Kirill Serebrennikov, après Leto et La Fièvre de Petrov, revient en compétition à Cannes, où la Russie n’a pas été boycottée. La présence de La femme de Tchaïkovski crée donc la polémique, occultant ainsi le sujet même du biopic passionnel.
Synopsis : Russie, 19ème siècle. Antonina Miliukova, jeune femme aisée et brillante, épouse le compositeur Piotr Tchaïkovski. Mais l’amour qu’elle lui porte tourne à l’obsession et la jeune femme est violemment rejetée. Consumée par ses sentiments, Antonina accepte de tout endurer pour rester auprès de lui.
Le film : Dans le contexte de la guerre en Ukraine, agressée dans sa chair par la Russie, la présence de La femme de Tchaïkovski en compétition sur la Croisette prend forcément un tour politique et polémique. L’appel au boycott de tout ce qui touche au pays agresseur, y compris l’art, n’a pas été suivi par les sélectionneurs cannois qui ont tenu à permettre au très long métrage de Kirill Serebrennikov d’exprimer sa dissidence par son existence même en dehors du territoire de Poutine.
Coproduit par la Russie, le biopic a été pointé du doigt pour ses liens financiers avec l’oligarque Roman Abramovich. De quoi occulter, lors de la conférence de presse, la réalité narrative du film qui relate la passion malheureuse d’Antonina Miliukova pour son époux, le compositeur Tchaïkovski, homosexuel, qui la méprise. Cette histoire d’amour impossible qui évoque une fois de plus la difficulté d’être femme et épouse, devrait avoir du mal à trouver sa place au palmarès dans un festival où l’ombre de la guerre européenne plane directement sur le festival.
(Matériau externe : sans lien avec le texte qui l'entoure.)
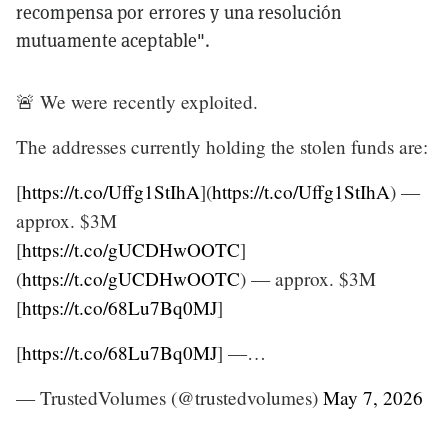
recompensa por errores y una resolución
mutuamente aceptable".
🚨 We were recently exploited.
The addresses currently holding the stolen funds are:
[
https://t.co/Uffg1StIhA
](
https://t.co/Uffg1StIhA
) —
approx. $3M
[
https://t.co/gUCDHwOOTC
]
(
https://t.co/gUCDHwOOTC
) — approx. $3M
[
https://t.co/68Lu7Bq0MJ
]
[
https://t.co/68Lu7Bq0MJ
] —…
— TrustedVolumes (@trustedvolumes)
May 7, 2026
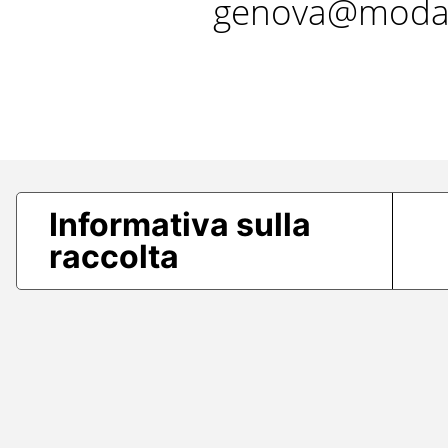
genova@modae
Informativa sulla
raccolta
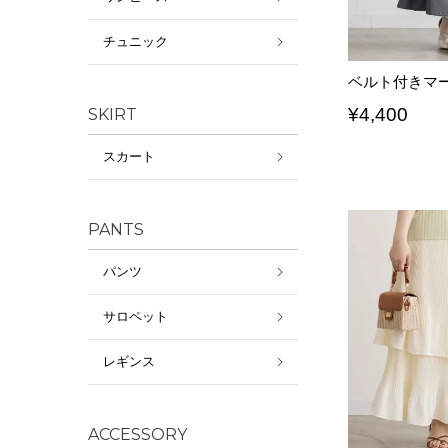
チュニック
ベルト付きマ
¥
4,400
SKIRT
スカート
PANTS
パンツ
サロペット
レギンス
ACCESSORY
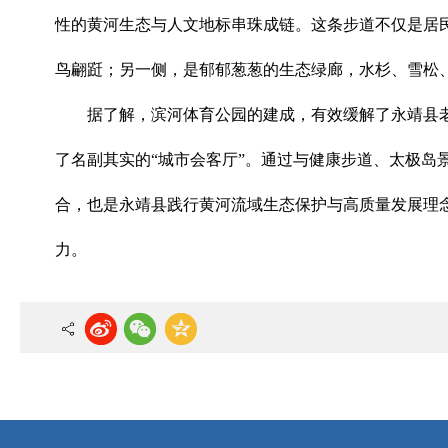
性的黄河生态与人文地标串珠成链。这条步道不仅是居
鸟翩跹；另一侧，是郁郁葱葱的生态绿廊，水杉、雪松
据了解，滨河体育公园的建成，有效缓解了永靖县老
了名副其实的“城市会客厅”。通过与健康步道、太极岛
合，也是永靖县践行黄河流域生态保护与高质量发展理
力。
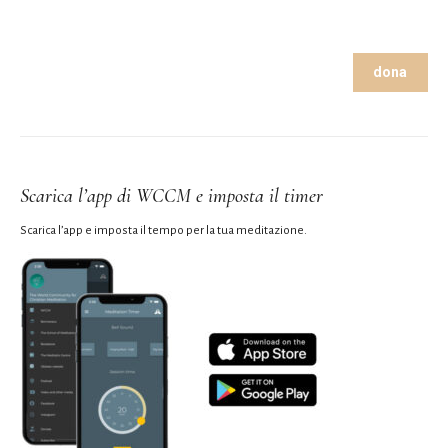
dona
Scarica l’app di WCCM e imposta il timer
Scarica l’app e imposta il tempo per la tua meditazione.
Le réalisateur prometteur du Disciple (Un Certain Regard, 2016), qui, contre toute attente, n’avait pas reçu de prix pour le très apprécié Leto, en Compétition en 2018, et de La fièvre de Petrov, également en sélection officielle, a beau parler le langage international de l’art, sa dernière symphonie théâtrale aura du mal à être audible dans un monde traumatisé, qui va souffrir longtemps des répercussions catastrophiques du conflit qu’inflige la Russie à l’Ukraine.
BAC Films avait beaucoup perdu avec La fièvre de Petrov, dans un contexte post-covid, qui avait réduit la carrière de cette grosse production russe à 20 000 entrées contre 170 000 tickets pour Leto. Mais le distributeur suit Kirill Serebrennikov depuis Le disciple en 2016. Cette fois-ci, en plus de la crise du cinéma art et essai qui frappe l’exploitation post covid 19, BAC pourrait aussi subir les dommages collatéraux de la guerre dans le Donbass et ainsi attendre 2023 pour programmer le film en salle, dans ce contexte compliqué.*
*le film sortira finalement en France le 15 février 2023. La guerre menée par la Russie contre la démocratie d’Ukraine est toujours d’actualité.